腕の付け根から指先へと、びりりと電流が流れていくような感覚と共に意識を取り戻した。現実に帰ってきた。浮遊していたさっきまでと違って、体自体鉛になってしまったかのように重かった。それでも手を少し上げて、皮膚を見る。青い閃光が何らかの文様を描いて走っていた。血管が光り輝いて見えていたと誇張してもいいくらい。
 強い重力に逆らうように体を起こした。周りは火の粉が植わっているみたく踊っている。体の下には奇妙な円形の図が広がっていた。多分魔法陣。それを見た途端、体の重さはそのままでも体のそこここに熱さが滾っていく。
「ぼろぼろ、だ」
 あちこち見ると、軽い火傷や掠り傷がついている。吹き飛ばされた時についたんだろう。頭は打ってないだろうかと思って触ってみるけど、たんこぶも何もついていないようだ。量の多い髪が守ってくれた? まさか。
「風呂、入ったばっかなのに」
 苦笑すると三四郎! と叫ぶ声が聞こえた。美禰子だ。
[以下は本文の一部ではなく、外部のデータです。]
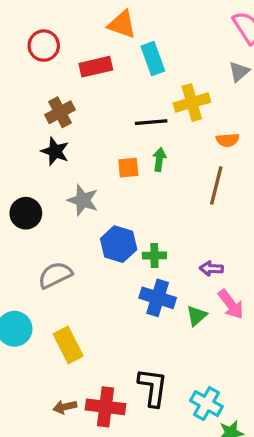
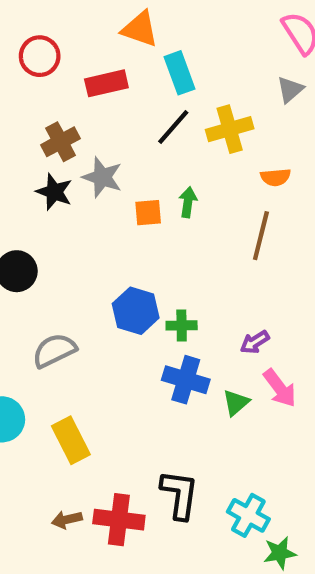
black line: (151, 122) -> (173, 127), moved, turned -44
gray star: (83, 200) -> (102, 177), moved
purple arrow: (211, 269) -> (255, 342), turned -35

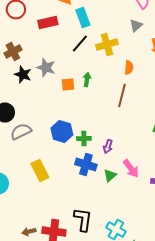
brown cross: (61, 142) -> (13, 52), moved
orange semicircle: (276, 177) -> (129, 68), turned -80
purple arrow: (255, 342) -> (108, 146), moved, turned -40
gray semicircle: (54, 350) -> (21, 132), moved
yellow rectangle: (71, 440) -> (40, 170), moved

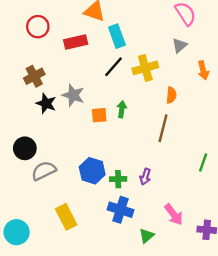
purple arrow: (108, 146) -> (145, 177), moved
green triangle: (110, 176) -> (146, 236), moved

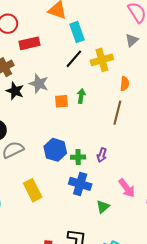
red rectangle: (76, 42) -> (29, 43), moved

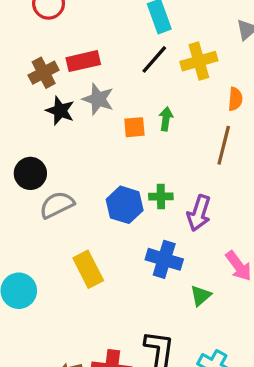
red rectangle: (29, 43) -> (83, 61), moved
purple arrow: (102, 155) -> (199, 213), size x1.5
green cross: (78, 157) -> (161, 197), moved

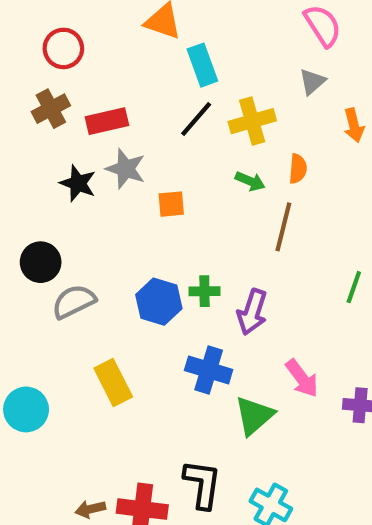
brown cross: (44, 73) -> (51, 109), moved
green arrow: (166, 119) -> (250, 181), moved, turned 105
green triangle: (201, 296) -> (254, 416), size x1.5

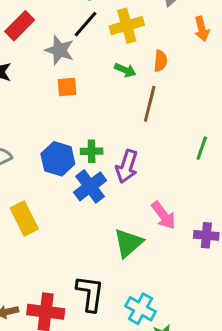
red rectangle: (107, 121) -> (20, 26), turned -32
gray star: (126, 169) -> (59, 50), moved
blue cross: (209, 370) -> (90, 186), moved, turned 36

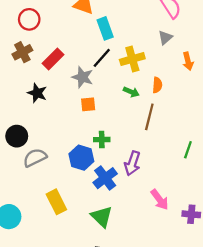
green cross: (92, 151) -> (102, 140), moved
green triangle: (128, 243) -> (102, 217), moved, turned -35

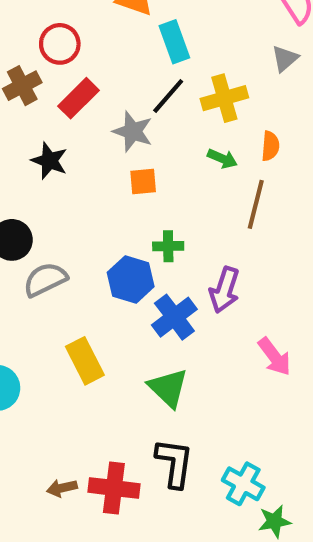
red circle: (29, 19) -> (60, 44), moved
振り向くけど呼び声はそれだけで、モンスターと化したストレイシープとまだ戦っている。状況はちょっと厳しそう。あの二人の命はまだ大丈夫だろうか。大丈夫でいてくれ。
「三四郎! 坊っちゃんを、おね、がいっ!」
 言われなくとも。頷いて立ち上がった。
「さて、と」
 まだ視界が霞んでいたからぎゅっと目を擦る。俺は何とか戻ってこれたけど、坊っちゃんはまだだ。じゃあまだ燃えているのかと言うと、そうではない。黒い触手に縛り付けられていた。あちこちの炎に照らされて、眠りに沈む坊っちゃんはまるで血塗られたように見える。
「何が坊っちゃんだよ」
 一言口にして一歩踏み出す。
「子供みたいな名前しやがって」
 普段ならただのからかいで俺も坊っちゃんも笑うだろう。
「子供なのはこっちなんだよ」
 その普段を取り戻すために、一歩二歩と先へ進む。まだ距離はある。
「まだ迷子だよ、俺は」
 言葉は坊っちゃんではなく、自分自身にも向かい始めた。
「ずっと迷ってる。魔法のことも、美禰子のことも」
 迷子を、fの世界では何て言うか、三四郎知ってる?
 いつか聞いた、美禰子の声。
「ストレイシープそのものだ」
 ストレイシープの意味を教えてもらった時の美禰子の横顔がさっとリフレインする。そうだ。思えばあの日初めて坊っちゃんに出逢ったんだ。だから、と一層強く彼を見つめた。
「ほっとかれて勝手にどっか行かれちゃ、困るんだよ」
 なあ、と呼び掛けに応えるように俺の体はますます熱くなる。
 あの時まだ、坊っちゃんなんて呼んでなかった。
 俺はあの人のことをどう呼んでいた?
 本当はずっとこう呼ぶのが、いいような気がする。
 だって。

「先生!」

 生徒の俺にとってはあくまで、教師なんだから。

 その呼びかけは格好の呪文となった。放たれる。突き出した掌から、俺の背後の空間から、天から、はたまた地中から。そう言えばここは川沿いだった。きっと地形も後押ししてくれた。
 夜闇に青く輝く清らかな、けれど雄々しい水の激流は、一瞬の隙も見せないまま一直線に坊っちゃんに降りかかっていった。